We start with the main method. Identify whether the sequence is arithmetic or geometric, then apply the appropriate formula for the required sum or term.
The arithmetic progression has first term
\(3\sin2x\)
and common difference
\(2\sin2x.\)
Using
\(S_n=\frac n2\{2a+(n-1)d\}\),
we get
\(S_n=\frac n2\{2(3\sin2x)+(n-1)(2\sin2x)\}.\)
So
\(S_n=\frac n2\{6\sin2x+2(n-1)\sin2x\}.\)
This simplifies to
\(S_n=\frac n2(2n+4)\sin2x=n(n+2)\sin2x.\)
Therefore \(a=2\) in the required form.
When \(x=\frac{2\pi}{3}\),
\(\sin2x=\sin\frac{4\pi}{3}=-\frac{\sqrt3}{2}.\)

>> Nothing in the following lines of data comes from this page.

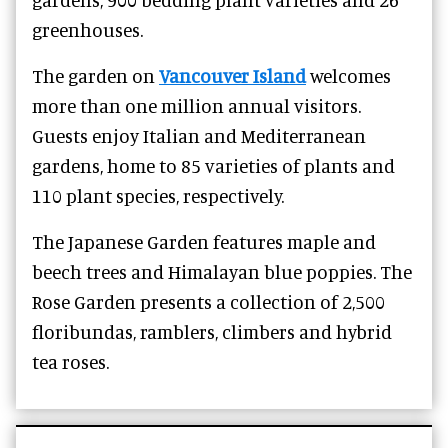
greenhouses.
The garden on
Vancouver Island
welcomes
more than one million annual visitors.
Guests enjoy Italian and Mediterranean
gardens, home to 85 varieties of plants and
110 plant species, respectively.
The Japanese Garden features maple and
beech trees and Himalayan blue poppies. The
Rose Garden presents a collection of 2,500
floribundas, ramblers, climbers and hybrid
tea roses.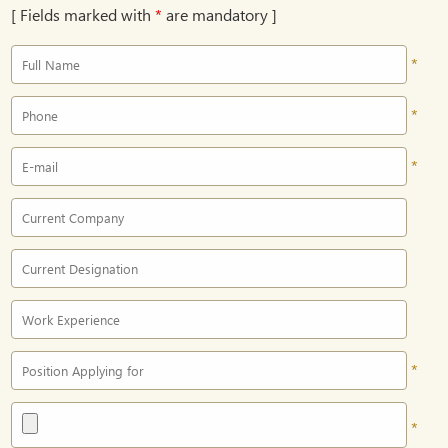
[ Fields marked with
*
are mandatory ]
*
*
*
*
*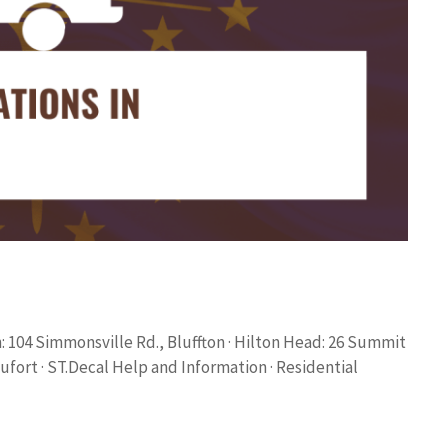
 104 Simmonsville Rd., Bluffton · Hilton Head: 26 Summit
aufort · ST.Decal Help and Information · Residential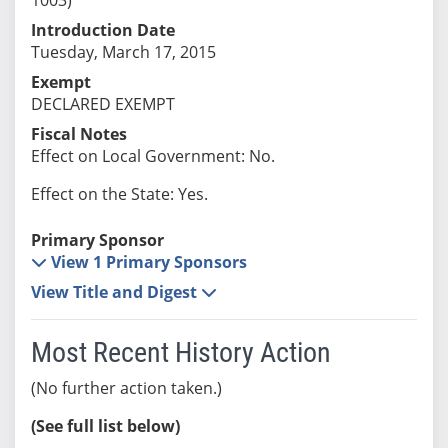
Introduction Date
Tuesday, March 17, 2015
Exempt
DECLARED EXEMPT
Fiscal Notes
Effect on Local Government: No.
Effect on the State: Yes.
Primary Sponsor
View 1 Primary Sponsors
View Title and Digest
Most Recent History Action
(No further action taken.)
(See full list below)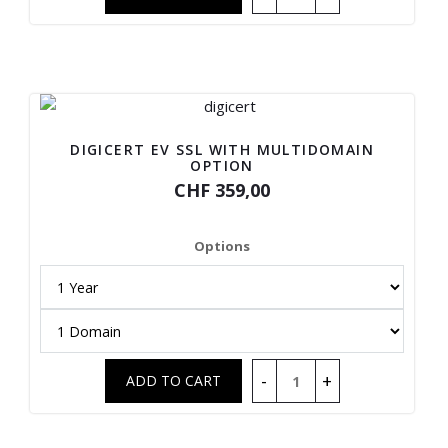
DIGICERT EV SSL WITH MULTIDOMAIN
OPTION
CHF 359,00
Options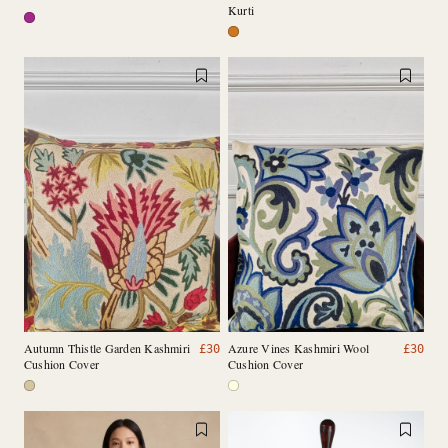
Kurti
Autumn Thistle Garden Kashmiri
Azure Vines Kashmiri Wool
£
30
£
30
Cushion Cover
Cushion Cover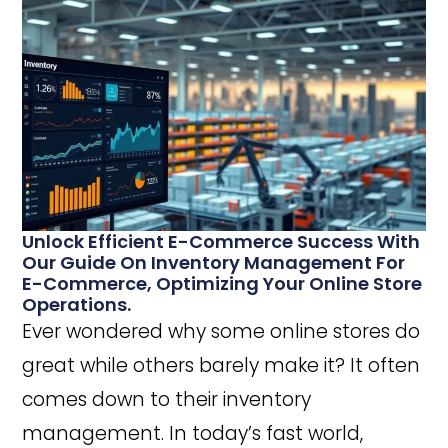
Unlock Efficient E-Commerce Success With
Our Guide On Inventory Management For
E-Commerce, Optimizing Your Online Store
Operations.
Ever wondered why some online stores do
great while others barely make it? It often
comes down to their inventory
management. In today’s fast world,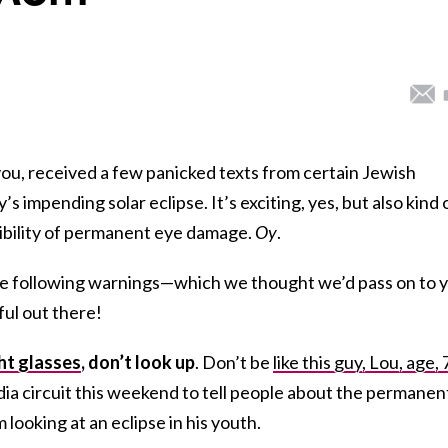
you, received a few panicked texts from certain Jewish
s impending solar eclipse. It’s exciting, yes, but also kind 
ibility of permanent eye damage.
Oy
.
the following warnings—which we thought we’d pass on to 
ful out there!
ght glasses
, don’t look up
. Don’t be
like this guy, Lou, age, 
ia circuit this weekend to tell people about the permanen
looking at an eclipse in his youth.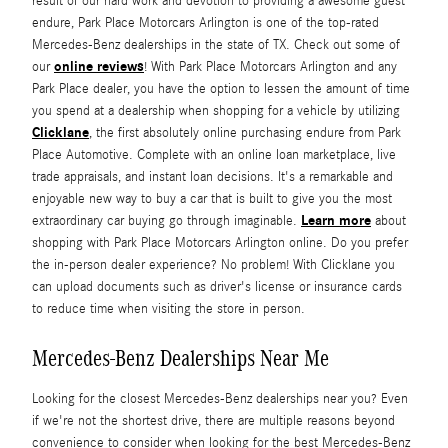
result of our hard work and devotion to providing a awesome guest
endure, Park Place Motorcars Arlington is one of the top-rated
Mercedes-Benz dealerships in the state of TX. Check out some of
online reviews
our
! With Park Place Motorcars Arlington and any
Park Place dealer, you have the option to lessen the amount of time
you spend at a dealership when shopping for a vehicle by utilizing
Clicklane
, the first absolutely online purchasing endure from Park
Place Automotive. Complete with an online loan marketplace, live
trade appraisals, and instant loan decisions. It's a remarkable and
enjoyable new way to buy a car that is built to give you the most
Learn more
extraordinary car buying go through imaginable.
about
shopping with Park Place Motorcars Arlington online. Do you prefer
the in-person dealer experience? No problem! With Clicklane you
can upload documents such as driver's license or insurance cards
to reduce time when visiting the store in person.
Mercedes-Benz Dealerships Near Me
Looking for the closest Mercedes-Benz dealerships near you? Even
if we're not the shortest drive, there are multiple reasons beyond
convenience to consider when looking for the best Mercedes-Benz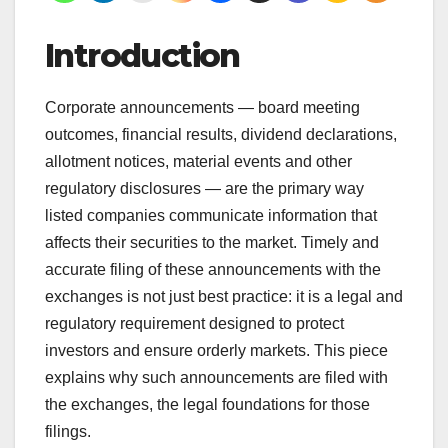
Introduction
Corporate announcements — board meeting
outcomes, financial results, dividend declarations,
allotment notices, material events and other
regulatory disclosures — are the primary way
listed companies communicate information that
affects their securities to the market. Timely and
accurate filing of these announcements with the
exchanges is not just best practice: it is a legal and
regulatory requirement designed to protect
investors and ensure orderly markets. This piece
explains why such announcements are filed with
the exchanges, the legal foundations for those
filings.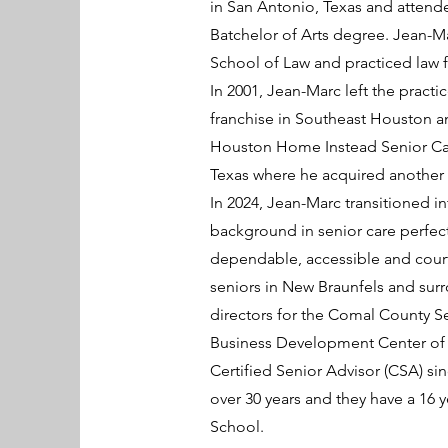
in San Antonio, Texas and attende
Batchelor of Arts degree. Jean-Ma
School of Law and practiced law f
In 2001, Jean-Marc left the prac
franchise in Southeast Houston an
Houston Home Instead Senior Car
Texas where he acquired another H
In 2024, Jean-Marc transitioned 
background in senior care perfect
dependable, accessible and court
seniors in New Braunfels and surr
directors for the Comal County S
Business Development Center of Ne
Certified Senior Advisor (CSA) sin
over 30 years and they have a 16
School.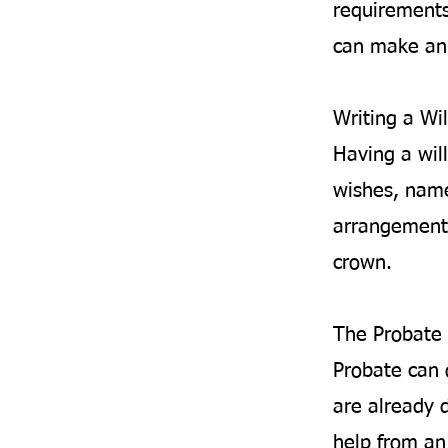
requirements
can make an 
Writing a Wil
Having a will
wishes, name
arrangements
crown.
The Probate 
Probate can 
are already d
help from an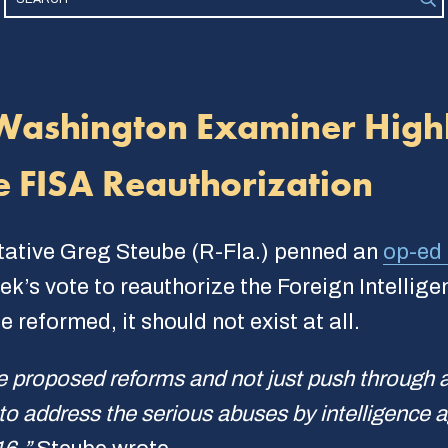
Washington Examiner Highl
e FISA Reauthorization
tative Greg Steube (R-Fla.) penned an
op-ed 
k’s vote to reauthorize the Foreign Intellige
 reformed, it should not exist at all.
e proposed reforms and not just push through 
 to address the serious abuses by intelligence a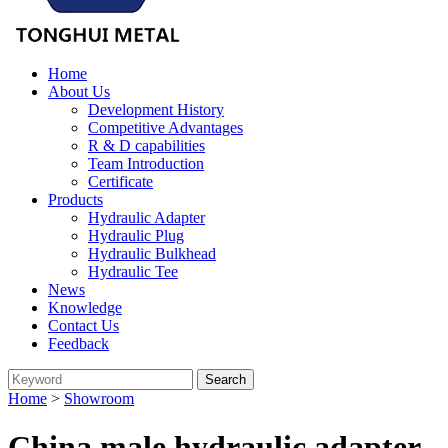
Home
About Us
Development History
Competitive Advantages
R & D capabilities
Team Introduction
Certificate
Products
Hydraulic Adapter
Hydraulic Plug
Hydraulic Bulkhead
Hydraulic Tee
News
Knowledge
Contact Us
Feedback
Home
>
Showroom
China male hydraulic adapter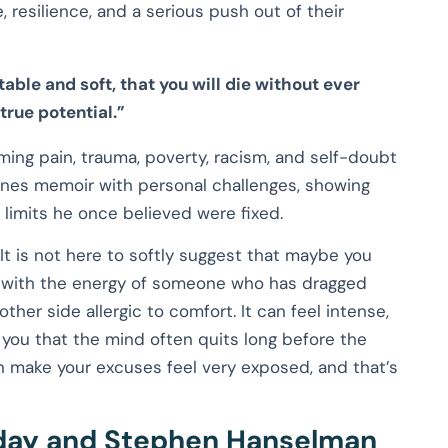
, resilience, and a serious push out of their
rtable and soft, that you will die without ever
 true potential.”
ming pain, trauma, poverty, racism, and self-doubt
nes memoir with personal challenges, showing
limits he once believed were fixed.
 It is not here to softly suggest that maybe you
es with the energy of someone who has dragged
er side allergic to comfort. It can feel intense,
s you that the mind often quits long before the
an make your excuses feel very exposed, and that’s
day and Stephen Hanselman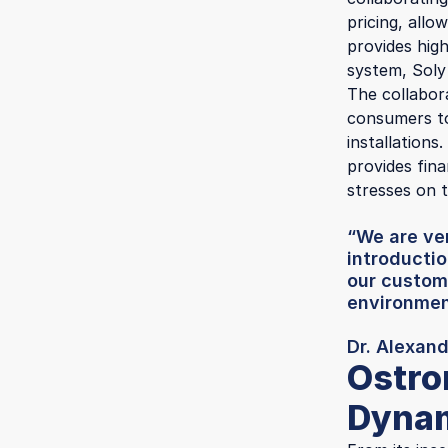
pricing, allo
provides hig
system, Soly
The collabor
consumers to
installations
provides fina
stresses on t
“We are ver
introductio
our custom
environment
Dr. Alexan
Ostro
Dynam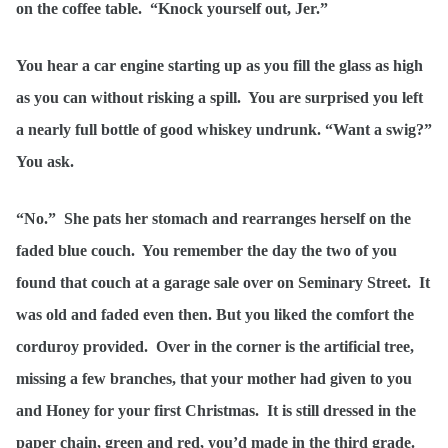
on the coffee table. “Knock yourself out, Jer.”
You hear a car engine starting up as you fill the glass as high
as you can without risking a spill. You are surprised you left
a nearly full bottle of good whiskey undrunk. “Want a swig?”
You ask.
“No.” She pats her stomach and rearranges herself on the
faded blue couch. You remember the day the two of you
found that couch at a garage sale over on Seminary Street. It
was old and faded even then. But you liked the comfort the
corduroy provided. Over in the corner is the artificial tree,
missing a few branches, that your mother had given to you
and Honey for your first Christmas. It is still dressed in the
paper chain, green and red, you’d made in the third grade.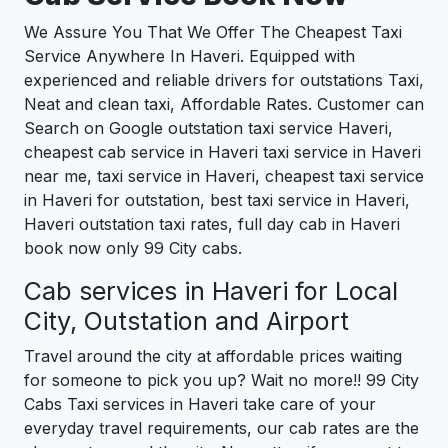
We Assure You That We Offer The Cheapest Taxi
Service Anywhere In Haveri. Equipped with
experienced and reliable drivers for outstations Taxi,
Neat and clean taxi, Affordable Rates. Customer can
Search on Google outstation taxi service Haveri,
cheapest cab service in Haveri taxi service in Haveri
near me, taxi service in Haveri, cheapest taxi service
in Haveri for outstation, best taxi service in Haveri,
Haveri outstation taxi rates, full day cab in Haveri
book now only 99 City cabs.
Cab services in Haveri for Local
City, Outstation and Airport
Travel around the city at affordable prices waiting
for someone to pick you up? Wait no more!! 99 City
Cabs Taxi services in Haveri take care of your
everyday travel requirements, our cab rates are the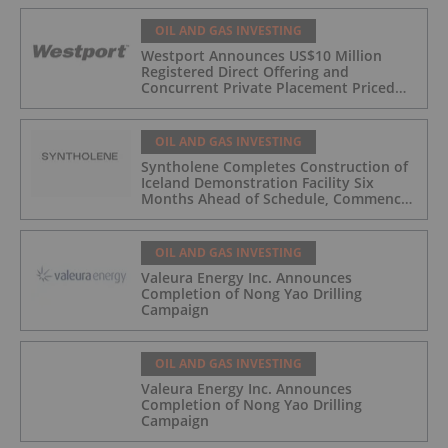
OIL AND GAS INVESTING
Westport Announces US$10 Million
Registered Direct Offering and
Concurrent Private Placement Priced
At-The-Market Under Nasdaq Rules
OIL AND GAS INVESTING
Syntholene Completes Construction of
Iceland Demonstration Facility Six
Months Ahead of Schedule, Commences
Operations
OIL AND GAS INVESTING
Valeura Energy Inc. Announces
Completion of Nong Yao Drilling
Campaign
OIL AND GAS INVESTING
Valeura Energy Inc. Announces
Completion of Nong Yao Drilling
Campaign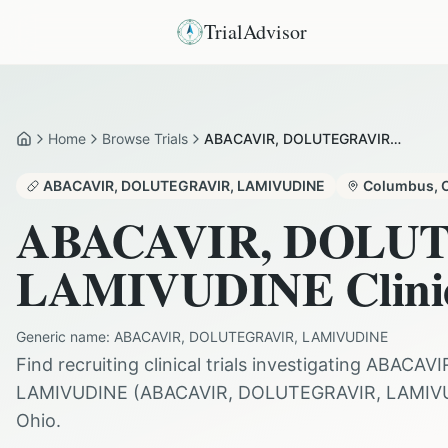
TrialAdvisor
Home
Browse Trials
ABACAVIR, DOLUTEGRAVIR AND LAMIVUDINE in Columbus
Home
ABACAVIR, DOLUTEGRAVIR, LAMIVUDINE
Columbus
,
ABACAVIR, DOLU
LAMIVUDINE
Clini
Generic name:
ABACAVIR, DOLUTEGRAVIR, LAMIVUDINE
Find recruiting clinical trials investigating
ABACAVI
LAMIVUDINE
(
ABACAVIR, DOLUTEGRAVIR, LAMIV
Ohio
.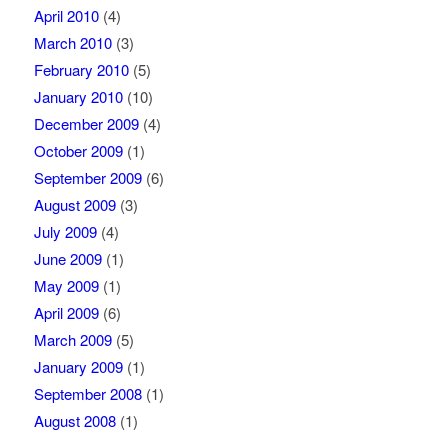
April 2010
(4)
March 2010
(3)
February 2010
(5)
January 2010
(10)
December 2009
(4)
October 2009
(1)
September 2009
(6)
August 2009
(3)
July 2009
(4)
June 2009
(1)
May 2009
(1)
April 2009
(6)
March 2009
(5)
January 2009
(1)
September 2008
(1)
August 2008
(1)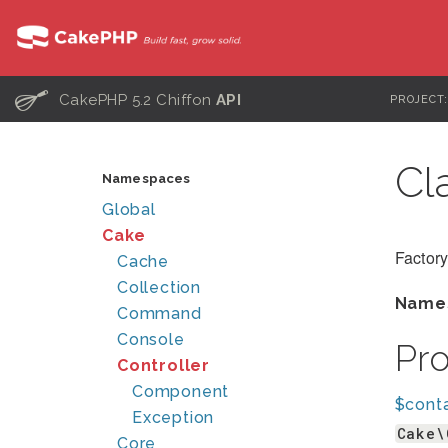
C
CakePHP 5.2 Chiffon
API
PROJECT
Cl
Namespaces
Global
Cake
Factory
Cache
Collection
Name
Command
Console
Pr
Controller
Component
$conta
Exception
Cake\
Core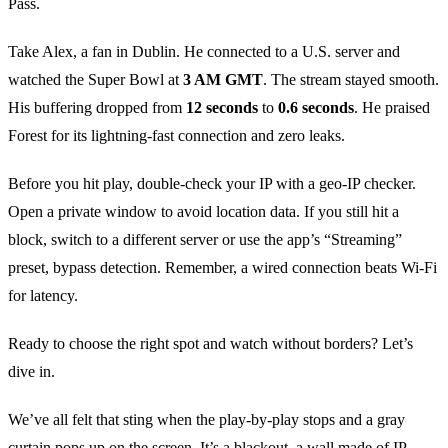
Pass.
Take Alex, a fan in Dublin. He connected to a U.S. server and
watched the Super Bowl at
3 AM GMT
. The stream stayed smooth.
His buffering dropped from
12 seconds
to
0.6 seconds
. He praised
Forest for its lightning‑fast connection and zero leaks.
Before you hit play, double‑check your IP with a geo‑IP checker.
Open a private window to avoid location data. If you still hit a
block, switch to a different server or use the app’s “Streaming”
preset, bypass detection. Remember, a wired connection beats Wi‑Fi
for latency.
Ready to choose the right spot and watch without borders? Let’s
dive in.
We’ve all felt that sting when the play‑by‑play stops and a gray
curtain pops up on the screen. It’s a blackout, a wall made of IP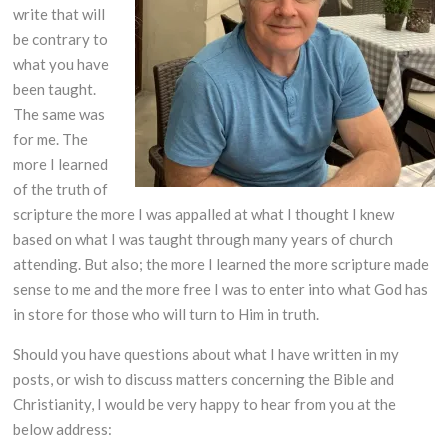
write that will
be contrary to
what you have
been taught.
The same was
for me. The
more I learned
of the truth of
scripture the more I was appalled at what I thought I knew
based on what I was taught through many years of church
attending. But also; the more I learned the more scripture made
sense to me and the more free I was to enter into what God has
in store for those who will turn to Him in truth.
Should you have questions about what I have written in my
posts, or wish to discuss matters concerning the Bible and
Christianity, I would be very happy to hear from you at the
below address:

The sum of the first \(20\) terms is
\(S_{20}=20(20+2)\left(-\frac{\sqrt3}{2}\right).\)
Hence
\(S_{20}=-220\sqrt3.\)
For the geometric progression, the first term is \(\ln(2y)\).
The second term is
\(\ln(4y^2)=\ln((2y)^2)=2\ln(2y).\)
The third term is
\(\ln(16y^4)=\ln((2y)^4)=4\ln(2y).\)
So the common ratio is \(2\).
The \(n\)th term is therefore
\(2^{n-1}\ln(2y).\)
The sum to \(n\) terms is
\(\ln(2y)(1+2+2^2+\cdots+2^{n-1}).\)
Using the geometric sum formula,
\(S_n=\ln(2y)\frac{2^n-1}{2-1}.\)
Therefore
\(S_n=(2^n-1)\ln(2y).\)
For part (c), the first three terms are
\(\left(2w-\frac14\right),\quad\left(2w-\frac14\right)^2,\quad\left(2w-\frac14\right)^3.\)
This is a geometric progression with common ratio
\(2w-\frac14.\)
A geometric progression has a sum to infinity when the common ratio \(r\) satisfies \(|r|\lt 1\).
So
\(\left|2w-\frac14\right|\lt 1.\)
This means
\(-1\lt 2w-\frac14\lt 1.\)
Add \(\frac14\) throughout:
\(-\frac34\lt 2w\lt \frac54.\)
Divide by \(2\):
\(-\frac38\lt w\lt \frac58.\)
This completes the solution and gives the required result.